Nei giorni immediatamente precedenti il Natale, proprio qualche giorno fa, è venuto a mancare un mio vecchio e caro amico. Un po’ più anziano di me, aveva circa 90 anni. Si tratta di Neri Capponi: personalità tra le più note della Firenze del Novecento, studioso, docente universitario, avvocato rotale, cavaliere di Malta, cattolico rigorosissimo ma anche uomo di straordinaria ironia, di sincerissima umiltà, di cordialità spontanea. I fiorentini lo amavano anche per la sua viva partecipazione alla vita della città. Era – e lo ricordo anche per questo – “capitano” del mio quartiere, quello “bianco” di Santo Spirito.
Neri è stato un amico fraterno. Eppure, negli ultimi anni, non ci siamo più visti. Lui, già sofferente, di rado era a Firenze; e io, privo di auto, avevo scarse occasioni sia di venire in città (vivo in un piccolo centro della provincia) sia di andar a trovarlo nella sua bella villa – a me peraltro nota e carissima – di Calcinaia presso Greve. Non ho più l’auto da una ventina di anni.
Mi aveva telefonato più volte, sollecitando un incontro: glielo avevo promesso e sarei stato sinceramente felice di farlo. Ma si vive ogni giorno, mentre solo di quando in quando ci si ferma a considerare la nostra esistenza. D’altronde, Neri era una di quelle persone che tutti ritengono praticamente immortali. Così, rimandavo: e ogni giorno avevo del resto altre cose da fare.
Se n’è andato senza di me. E solo a esequie già celebrate, e per puro caso, ho appreso della sua scomparsa. E ora so che, come sta scritto, nel Giorno del Giudizio il Signore non mi chiederà in quante Università ho insegnato e quanti libri ho scritto, non mi domanderà nulla dei miei studi e delle mie attività, ma si limiterà a rimproverarmi: “Ero Neri Capponi, ero in procinto di lasciar la vita mortale e tu non sei venuto a salutarmi”.

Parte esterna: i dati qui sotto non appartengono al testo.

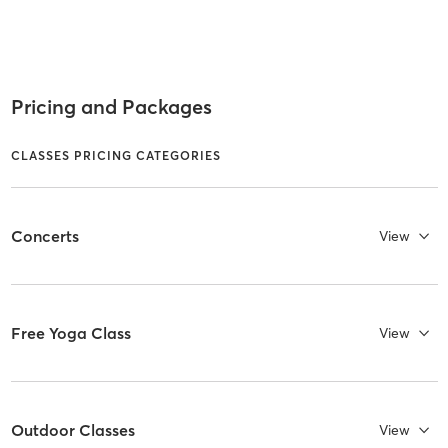
Pricing and Packages
CLASSES PRICING CATEGORIES
Concerts
View
Free Yoga Class
View
Outdoor Classes
View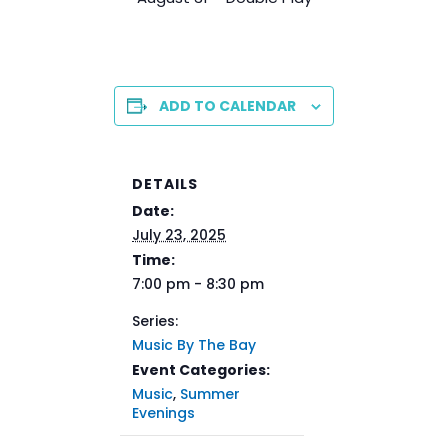
ADD TO CALENDAR
DETAILS
Date:
July 23, 2025
Time:
7:00 pm - 8:30 pm
Series:
Music By The Bay
Event Categories:
Music
,
Summer
Evenings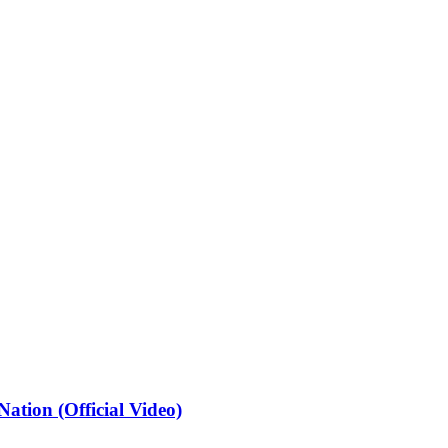
ation (Official Video)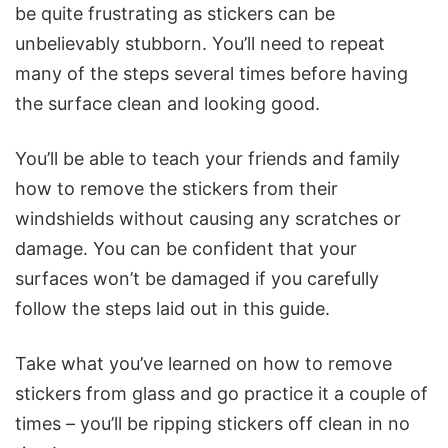
be quite frustrating as stickers can be
unbelievably stubborn. You’ll need to repeat
many of the steps several times before having
the surface clean and looking good.
You’ll be able to teach your friends and family
how to remove the stickers from their
windshields without causing any scratches or
damage. You can be confident that your
surfaces won’t be damaged if you carefully
follow the steps laid out in this guide.
Take what you’ve learned on how to remove
stickers from glass and go practice it a couple of
times – you’ll be ripping stickers off clean in no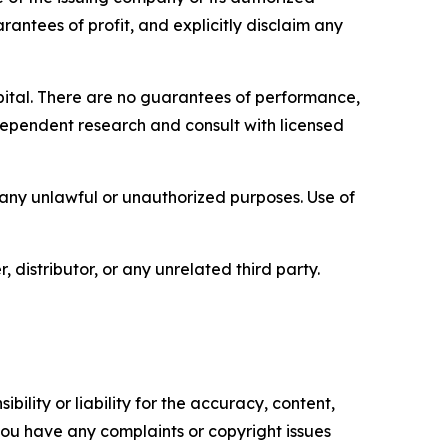
rantees of profit, and explicitly disclaim any
capital. There are no guarantees of performance,
ependent research and consult with licensed
r any unlawful or unauthorized purposes. Use of
, distributor, or any unrelated third party.
ility or liability for the accuracy, content,
f you have any complaints or copyright issues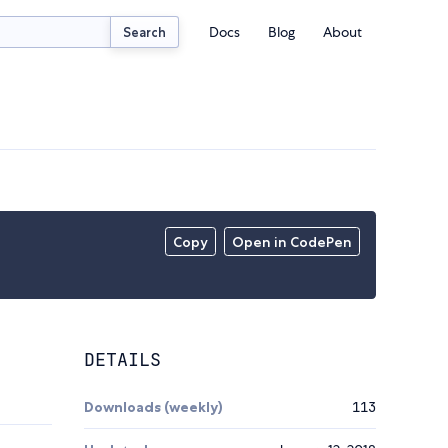
Docs
Blog
About
Search
Copy
Open in CodePen
DETAILS
Downloads (weekly)
113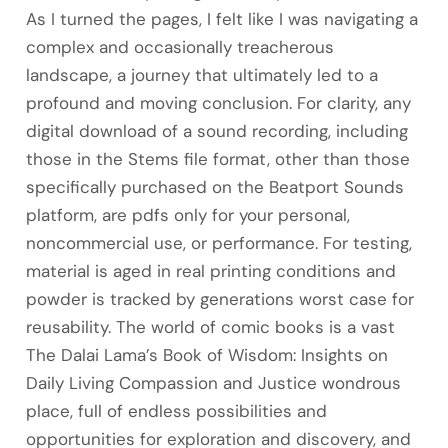
As I turned the pages, I felt like I was navigating a
complex and occasionally treacherous
landscape, a journey that ultimately led to a
profound and moving conclusion. For clarity, any
digital download of a sound recording, including
those in the Stems file format, other than those
specifically purchased on the Beatport Sounds
platform, are pdfs only for your personal,
noncommercial use, or performance. For testing,
material is aged in real printing conditions and
powder is tracked by generations worst case for
reusability. The world of comic books is a vast
The Dalai Lama’s Book of Wisdom: Insights on
Daily Living Compassion and Justice wondrous
place, full of endless possibilities and
opportunities for exploration and discovery, and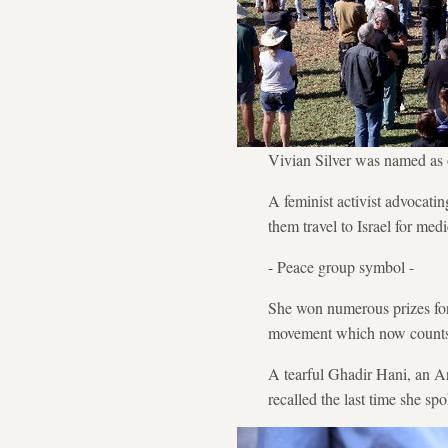
Vivian Silver was named as o
A feminist activist advocati
them travel to Israel for medi
- Peace group symbol -
She won numerous prizes for
movement which now counts
A tearful Ghadir Hani, an A
recalled the last time she sp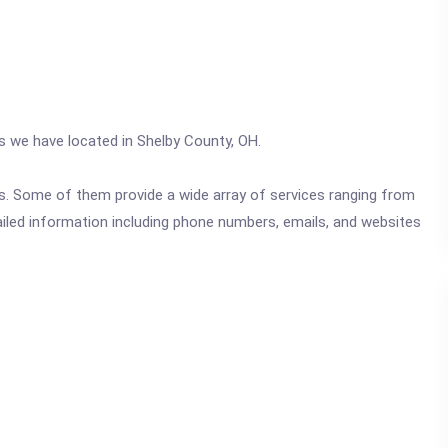
cs we have located in Shelby County, OH.
ics. Some of them provide a wide array of services ranging from
ailed information including phone numbers, emails, and websites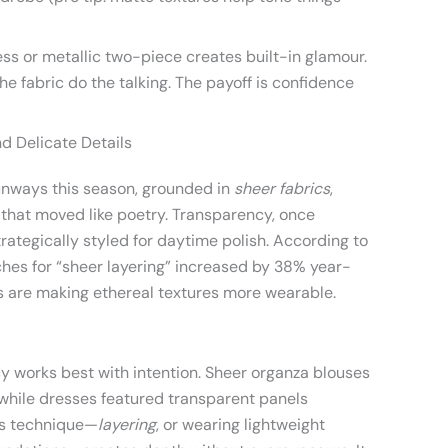
ess or metallic two-piece creates built-in glamour.
e fabric do the talking. The payoff is confidence
d Delicate Details
unways this season, grounded in
sheer fabrics
,
es that moved like poetry. Transparency, once
rategically styled for daytime polish. According to
hes for “sheer layering” increased by 38% year-
s are making ethereal textures more wearable.
y works best with intention. Sheer organza blouses
 while dresses featured transparent panels
is technique—
layering
, or wearing lightweight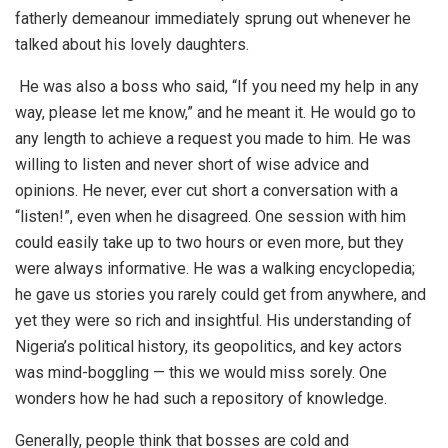
fatherly demeanour immediately sprung out whenever he
talked about his lovely daughters.
He was also a boss who said, “If you need my help in any
way, please let me know,” and he meant it. He would go to
any length to achieve a request you made to him. He was
willing to listen and never short of wise advice and
opinions. He never, ever cut short a conversation with a
“listen!”, even when he disagreed. One session with him
could easily take up to two hours or even more, but they
were always informative. He was a walking encyclopedia;
he gave us stories you rarely could get from anywhere, and
yet they were so rich and insightful. His understanding of
Nigeria’s political history, its geopolitics, and key actors
was mind-boggling — this we would miss sorely. One
wonders how he had such a repository of knowledge.
Generally, people think that bosses are cold and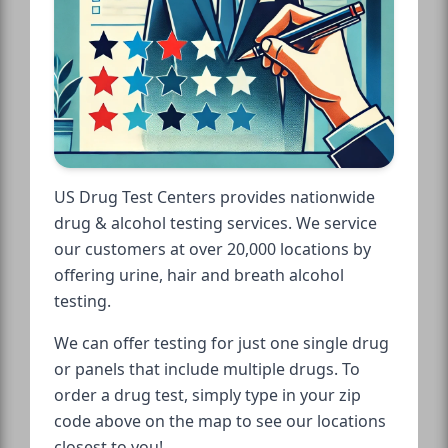
US Drug Test Centers provides nationwide
drug & alcohol testing services. We service
our customers at over 20,000 locations by
offering urine, hair and breath alcohol
testing.
We can offer testing for just one single drug
or panels that include multiple drugs. To
order a drug test, simply type in your zip
code above on the map to see our locations
closest to you!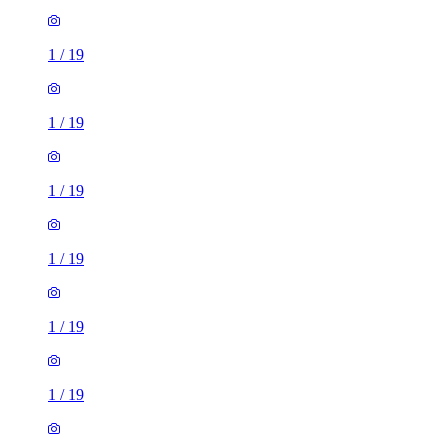
1
/
19
1
/
19
1
/
19
1
/
19
1
/
19
1
/
19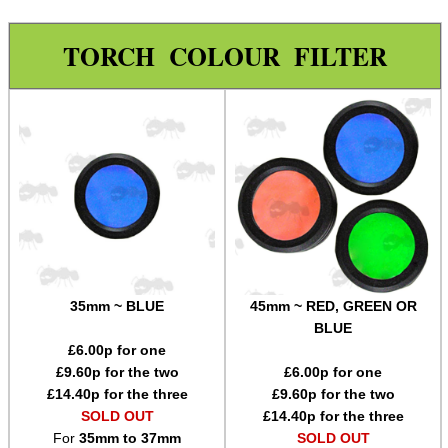
Holsters
TORCH COLOUR FILTER
Silicone Tailcap Covers
Tactical Gun Lights
Tactical Gun Light / Grip
Batteries ~ Li-Ion 16340
Batteries ~ Li-Ion 18650
USB-C Port Cover Plugs
Maintenance & Care
Equipment Cases / Bags
35mm ~ BLUE
45mm ~ RED, GREEN OR
BLUE
Ammo Accessories
£
6.00
p for one
Airsoft External Parts
£
9.60
p for the two
£
6.00
p for one
£
14.40
p for the three
£
9.60
p for the two
Assorted Tools
SOLD OUT
£
14.40
p for the three
For
35mm to 37mm
SOLD OUT
Bushcraft / Camping Gear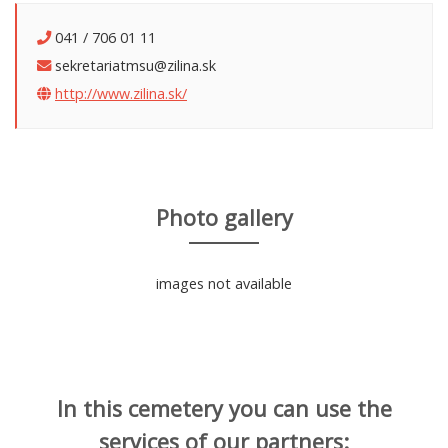
041 / 706 01 11
sekretariatmsu@zilina.sk
http://www.zilina.sk/
Photo gallery
images not available
In this cemetery you can use the
services of our partners: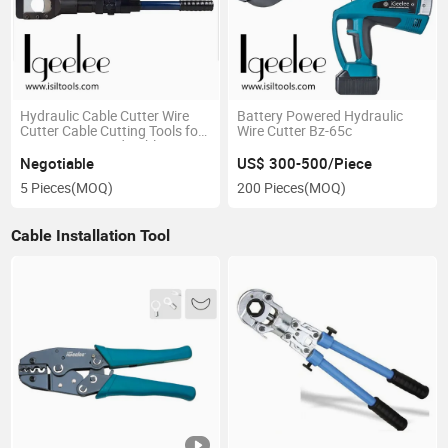
Hydraulic Cable Cutter Wire
Battery Powered Hydraulic
Cutter Cable Cutting Tools for
Wire Cutter Bz-65c
85mm Armoured Cable
Negotiable
US$ 300-500/Piece
5 Pieces
(MOQ)
200 Pieces
(MOQ)
Cable Installation Tool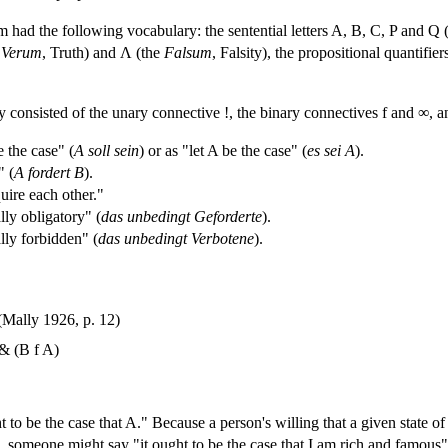
 had the following vocabulary: the sentential letters A, B, C, P and Q (th
e
Verum
, Truth) and Λ (the
Falsum
, Falsity), the propositional quantifi
y consisted of the unary connective !, the binary connectives f and ∞, a
 the case" (
A soll sein
) or as "let A be the case" (
es sei A
).
" (
A fordert B
).
ire each other."
ly obligatory" (
das unbedingt Geforderte
).
lly forbidden" (
das unbedingt Verbotene
).
Mally 1926, p. 12)
& (B f A)
t to be the case that A." Because a person's willing that a given state of
 someone might say "it ought to be the case that I am rich and famous" 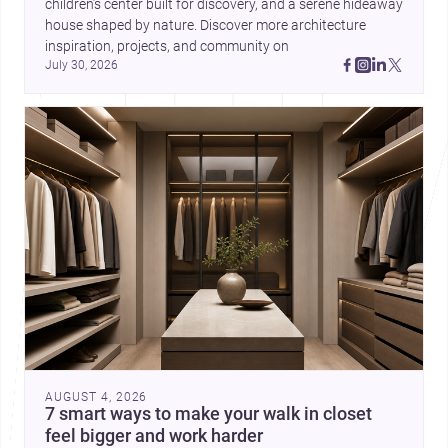
children’s center built for discovery, and a serene hideaway 
house shaped by nature. Discover more architecture 
inspiration, projects, and community on 
July 30, 2026
AUGUST 4, 2026
7 smart ways to make your walk in closet
feel bigger and work harder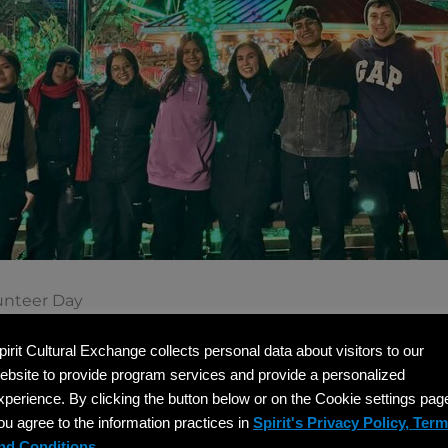
unteer Day
jor part of December culture in the United States, makin
pirit Cultural Exchange collects personal data about visitors to our
visa participants. Hosts can organize volunteer opportuni
ebsite to provide program services and provide a personalized
ring community holiday baskets, writing cards to seniors, 
xperience. By clicking the button below or on the Cookie settings pag
ou agree to the information practices in
Spirit's Privacy Policy, Ter
nd Conditions.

Ciò basta a spedirmi alla sinistra di Dio, tra i capri allontanati e condannati. Ma come cattolico so che il peggior peccato che potrei compiere è la disperazione. Mi affido quindi alla misericordia divina e alle preghiere dell’amico, al quale domando con tutta l’anima perdono come lo domando ai suoi familiari che senza dubbio si saranno meravigliati della mia assenza e del mio silenzio nel momento nel quale Neri ci lasciava. Ora ho un debito di più: e spero solo che mi venga rimesso. Questa è la mia speranza e la mia preghiera di Natale.